Recently (as in today) I’ve just returned from a refreshing trip to Hong Kong.  This time we did not go to Disney Land, instead taking a step away from Touristy Tourist Hong Kong and staying in Tsim Sha Tsui (which is only Touristy Hong Kong, not Touristy Tourist).  Our hotel was right next to Avenue of the Stars (rather like the Hollywood Walk of Fame, except for native film stars) and the Star Ferry (which tows people between Kowloon Island and Hong Kong Island and dates back to the 1880’s!).

My hands are way bigger than Jackie Chan's, for the recrod.

For those of you who don’t know (my adopted sister, Megan, for example), Hong Kong is an island surrounded mostly by the South China Sea.  It’s east of Macau, close(ish) to Guangzhou (this means it’s quite warm compared to Beijing and Hohhot.  And quite humid).  Although Hong Kong is a part of the People’s Republic of China, it has it’s own currency (which looks like pirate money, in my opinion.  Monopoly money should be more fashioned like Hong Kong money).  It has been occupied by the British and even, for a short time, by the Japanese.

Although all of China has a checkered and culturally diverse background, Hong Kong has undisputedly seen the most Western influence.  This has a lot of historical significance, but mostly it means that I can buy pants that fit my gargantuan frame.  At least, that’s what I’m taking from it.

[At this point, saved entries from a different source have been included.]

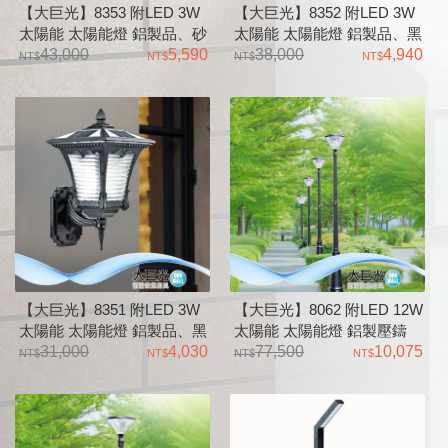
【大巨光】8353 附LED 3W
【大巨光】8352 附LED 3W
太陽能 太陽能燈 鋁製品、砂
太陽能 太陽能燈 鋁製品、黑
黑刷金烤漆、霧面壓克力燈罩
43,000
5,590
色烤漆、奶白壓克力燈罩
38,000
4,940
【大巨光】8351 附LED 3W
【大巨光】8062 附LED 12W
太陽能 太陽能燈 鋁製品、黑
太陽能 太陽能燈 鋁製壓鑄
色烤漆、橫紋玻璃燈罩
31,000
4,030
品、砂黑烤漆、壓克力燈罩
77,500
10,075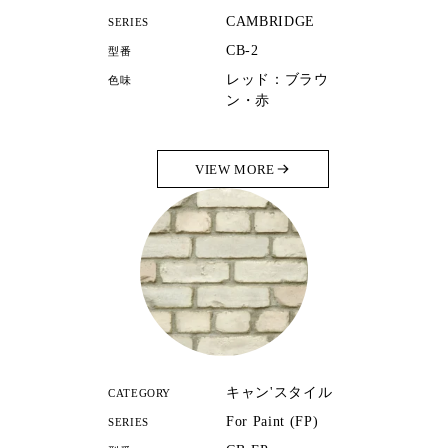
CAMBRIDGE
SERIES
CB-2
型番
レッド：ブラウ
色味
ン・赤
VIEW MORE
キャン'スタイル
CATEGORY
For Paint (FP)
SERIES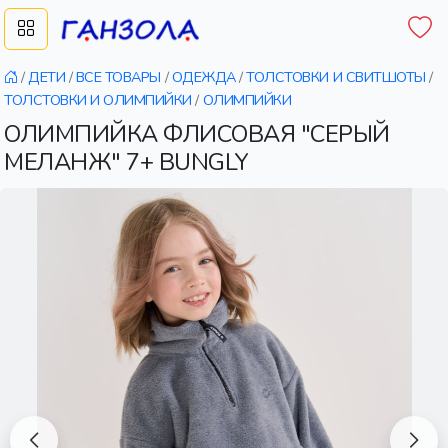
/
ДЕТИ
/
ВСЕ ТОВАРЫ
/
ОДЕЖДА
/
ТОЛСТОВКИ И СВИТШОТЫ
/
ТОЛСТОВКИ И ОЛИМПИЙКИ
/
ОЛИМПИЙКИ
ОЛИМПИЙКА ФЛИСОВАЯ "СЕРЫЙ
МЕЛАНЖ" 7+ BUNGLY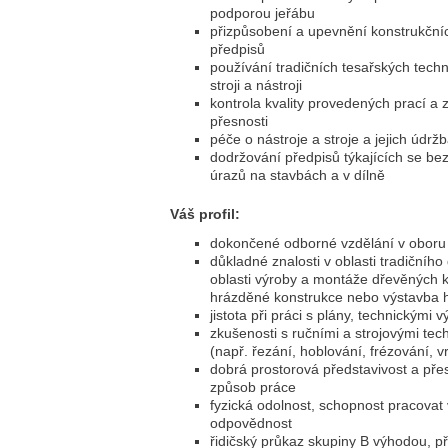
podporou jeřábu
přizpůsobení a upevnění konstrukčníc
předpisů
používání tradičních tesařských tech
stroji a nástroji
kontrola kvality provedených prací a 
přesnosti
péče o nástroje a stroje a jejich údrž
dodržování předpisů týkajících se be
úrazů na stavbách a v dílně
Váš profil:
dokončené odborné vzdělání v oboru 
důkladné znalosti v oblasti tradičního
oblasti výroby a montáže dřevěných ko
hrázděné konstrukce nebo výstavba h
jistota při práci s plány, technickými
zkušenosti s ručními a strojovými te
(např. řezání, hoblování, frézování, vr
dobrá prostorová představivost a pře
způsob práce
fyzická odolnost, schopnost pracovat
odpovědnost
řidičský průkaz skupiny B výhodou, př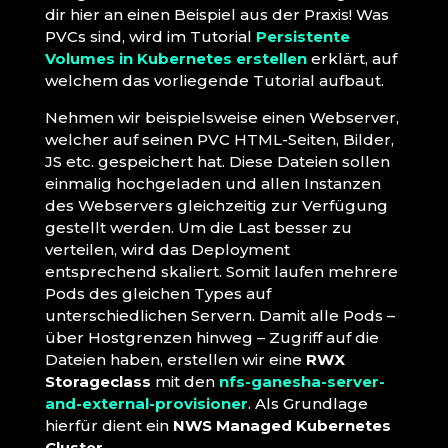
dir hier an einen Beispiel aus der Praxis! Was
PVCs sind, wird im Tutorial
Persistente
Volumes in Kubernetes erstellen
erklärt, auf
welchem das vorliegende Tutorial aufbaut.
Nehmen wir beispielsweise einen Webserver,
welcher auf seinen PVC HTML-Seiten, Bilder,
JS etc. gespeichert hat. Diese Dateien sollen
einmalig hochgeladen und allen Instanzen
des Webservers gleichzeitig zur Verfügung
gestellt werden. Um die Last besser zu
verteilen, wird das Deployment
entsprechend skaliert. Somit laufen mehrere
Pods des gleichen Types auf
unterschiedlichen Servern. Damit alle Pods –
über Hostgrenzen hinweg – Zugriff auf die
Dateien haben, erstellen wir eine
RWX
Storageclass
mit den
nfs-ganesha-server-
and-external-provisioner
. Als Grundlage
hierfür dient ein
NWS Managed Kubernetes
Cluster
.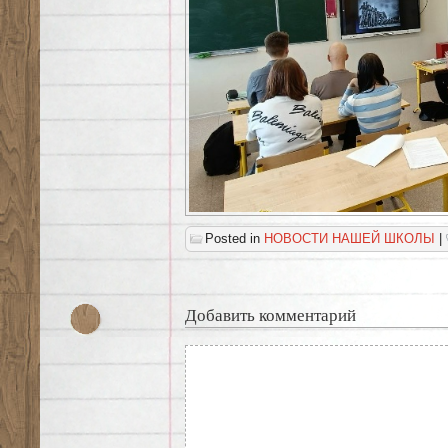
Posted in
НОВОСТИ НАШЕЙ ШКОЛЫ
|
Добавить комментарий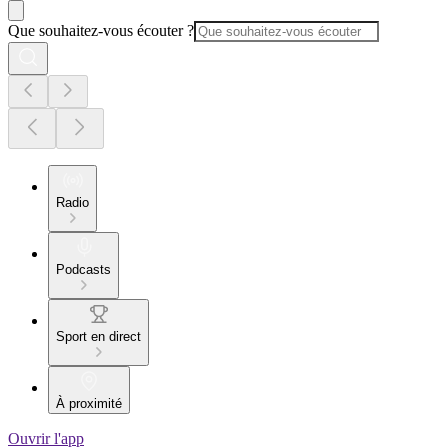
Que souhaitez-vous écouter ?
Radio
Podcasts
Sport en direct
À proximité
Ouvrir l'app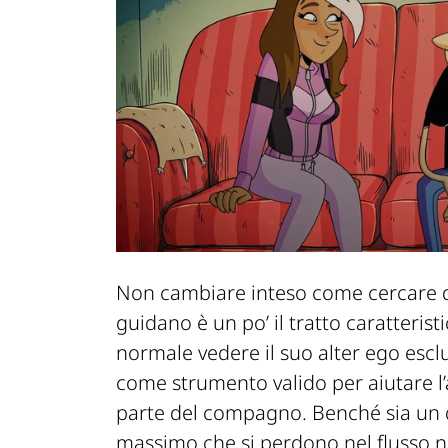
Non cambiare inteso come cercare di
guidano è un po’ il tratto caratteris
normale vedere il suo alter ego escl
come strumento valido per aiutare l’
parte del compagno. Benché sia un 
massimo che si perdono nel flusso nar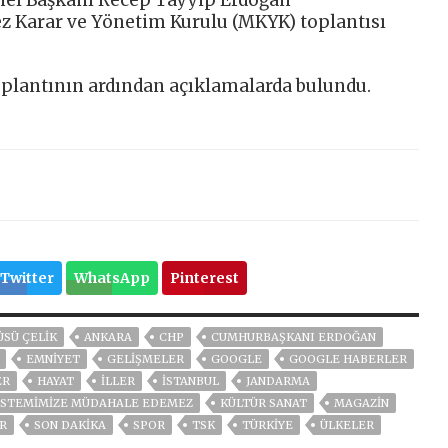
nel Başkanı Recep Tayyip Erdoğan
z Karar ve Yönetim Kurulu (MKYK) toplantısı
oplantının ardından açıklamalarda bulundu.
Twitter
WhatsApp
Pinterest
ÜSÜ ÇELIK
ANKARA
CHP
CUMHURBAŞKANI ERDOĞAN
EMNİYET
GELIŞMELER
GOOGLE
GOOGLE HABERLER
ER
HAYAT
İLLER
ISTANBUL
JANDARMA
 SISTEMIMIZE MÜDAHALE EDEMEZ
KÜLTÜR SANAT
MAGAZİN
ER
SON DAKIKA
SPOR
TSK
TÜRKİYE
ÜLKELER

Aside from the shopping wonders that I was pleased to purchase in Hong Kong, we also visted Victoria’s Peak, a touristy mountain that provides a breath-taking view of Hong Kong Central and surrounding areas.  During our stay, Hong Kong was misty and rainy, so our view didn’t stretch very far, but it still was stunning.  Also located on Victoria’s Peak is Madame Tussauds which, if you’re unaware, is a wax figure museum.  There’s also a Burger King.  Oh, how I missed thee.

View from Victoria's Peak

Looking down into Central Hong Kong

We only spent four days in Hong Kong, but I’m in love with it (even if I only did see the touristy part and do the touristy things).  Out of all the places I’ve been in China, I would be most content to live in Hong Kong.  It’s the Cantonese (sounds like people speaking Mandarin, but with an Australian accent.  I’m obsessed).  Or it’s the remarkable diversity (it’s more like what I’m used to, but far better.  Come on, the subway – they call them trains here – stops are announced in THREE different languages).  Or it’s the weather.  Or it’s the shopping (it isn’t called ‘Asia’s World City’ for nothing…).  Or it’s the history (Opium Wars, piracy, British occupation, it’s like America’s history only longer and better.  And…no slavery.  I’ve been reading ‘The Help’, which is why I mention it.  Good read, if you’re into that kind of thing (reading, that is, not slavery)).

At any rate, I hope you all are doing well!  Has anyone else been to Hong Kong?  Or Madame Tussauds?  I tell you, being in that museum, although fun, made me jumpy.  Everywhere I turned there was someone.  Half the time they were real, half the time they were wax.  I was constantly apologizing in English and Chinese (Mandarin, even though half of the people there probably spoke Cantonese, on second thought…).